# ACTIVITY
Report each line from the entries in which "Kunststoff" can be found.

(Stored data)
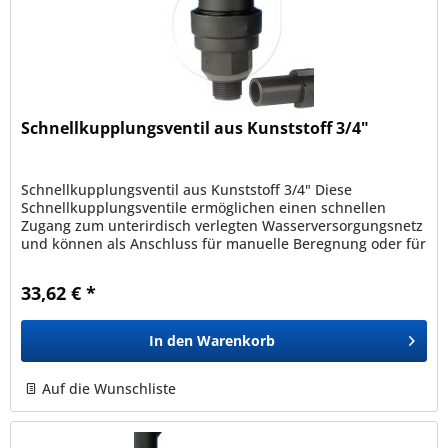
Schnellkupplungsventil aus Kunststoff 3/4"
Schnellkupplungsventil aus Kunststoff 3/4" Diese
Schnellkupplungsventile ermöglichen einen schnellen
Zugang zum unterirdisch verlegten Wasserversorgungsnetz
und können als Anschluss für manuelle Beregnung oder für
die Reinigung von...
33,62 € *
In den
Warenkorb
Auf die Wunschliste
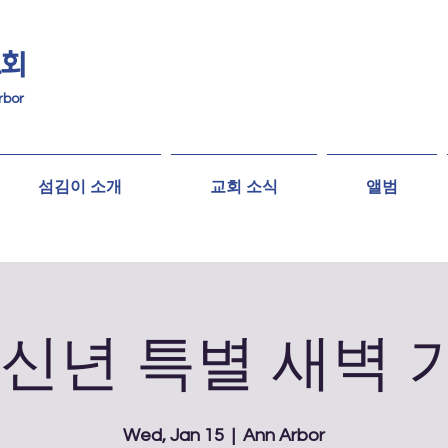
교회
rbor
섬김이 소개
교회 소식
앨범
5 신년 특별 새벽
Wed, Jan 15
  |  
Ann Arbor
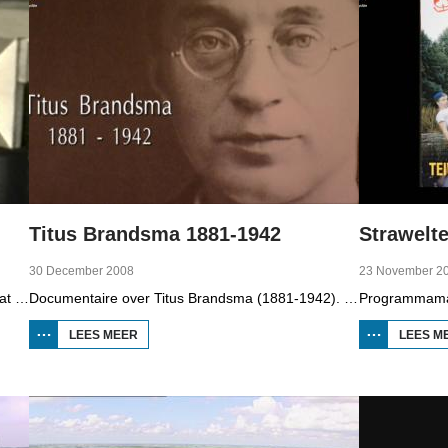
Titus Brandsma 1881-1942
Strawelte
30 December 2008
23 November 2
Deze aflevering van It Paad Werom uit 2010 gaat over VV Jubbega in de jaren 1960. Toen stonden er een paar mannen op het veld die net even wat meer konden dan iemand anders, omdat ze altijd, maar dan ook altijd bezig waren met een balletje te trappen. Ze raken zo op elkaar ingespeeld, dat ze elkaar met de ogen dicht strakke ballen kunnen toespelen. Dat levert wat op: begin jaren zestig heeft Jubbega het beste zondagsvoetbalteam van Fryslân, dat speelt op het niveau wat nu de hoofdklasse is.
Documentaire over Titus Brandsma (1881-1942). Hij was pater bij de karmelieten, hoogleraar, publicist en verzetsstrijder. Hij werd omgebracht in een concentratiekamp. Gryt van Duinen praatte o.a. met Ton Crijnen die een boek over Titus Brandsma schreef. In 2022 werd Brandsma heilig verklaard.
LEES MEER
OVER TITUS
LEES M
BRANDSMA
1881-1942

==

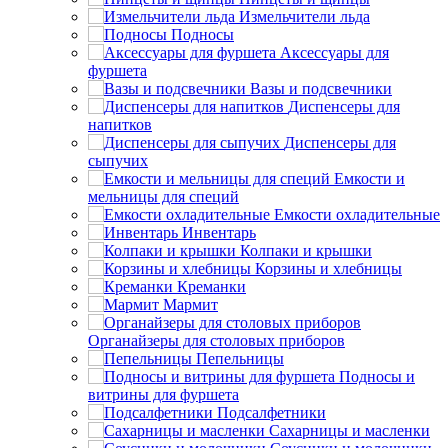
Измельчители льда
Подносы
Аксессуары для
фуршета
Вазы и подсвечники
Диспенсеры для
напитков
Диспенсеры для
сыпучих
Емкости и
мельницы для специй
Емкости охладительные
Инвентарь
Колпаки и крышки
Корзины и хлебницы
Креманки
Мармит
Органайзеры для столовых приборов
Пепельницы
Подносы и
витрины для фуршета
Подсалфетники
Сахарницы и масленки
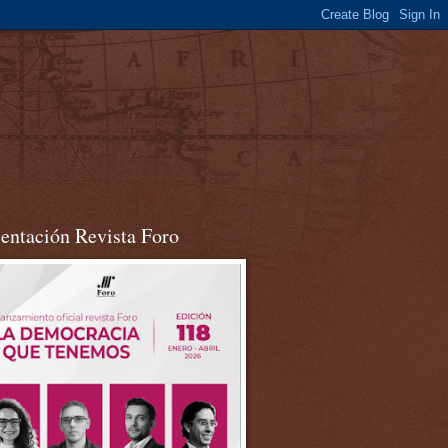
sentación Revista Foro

...

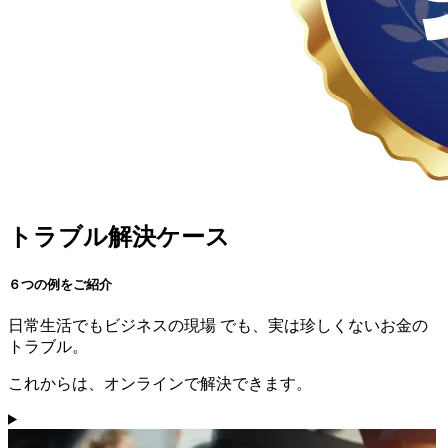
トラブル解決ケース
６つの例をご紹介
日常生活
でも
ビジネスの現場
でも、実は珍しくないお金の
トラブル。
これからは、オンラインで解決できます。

# TASK OUTPUT
Schnellkupplungsventil aus Kunststoff 3/4"
Schnellkupplungsventil aus Kunststoff 3/4" Diese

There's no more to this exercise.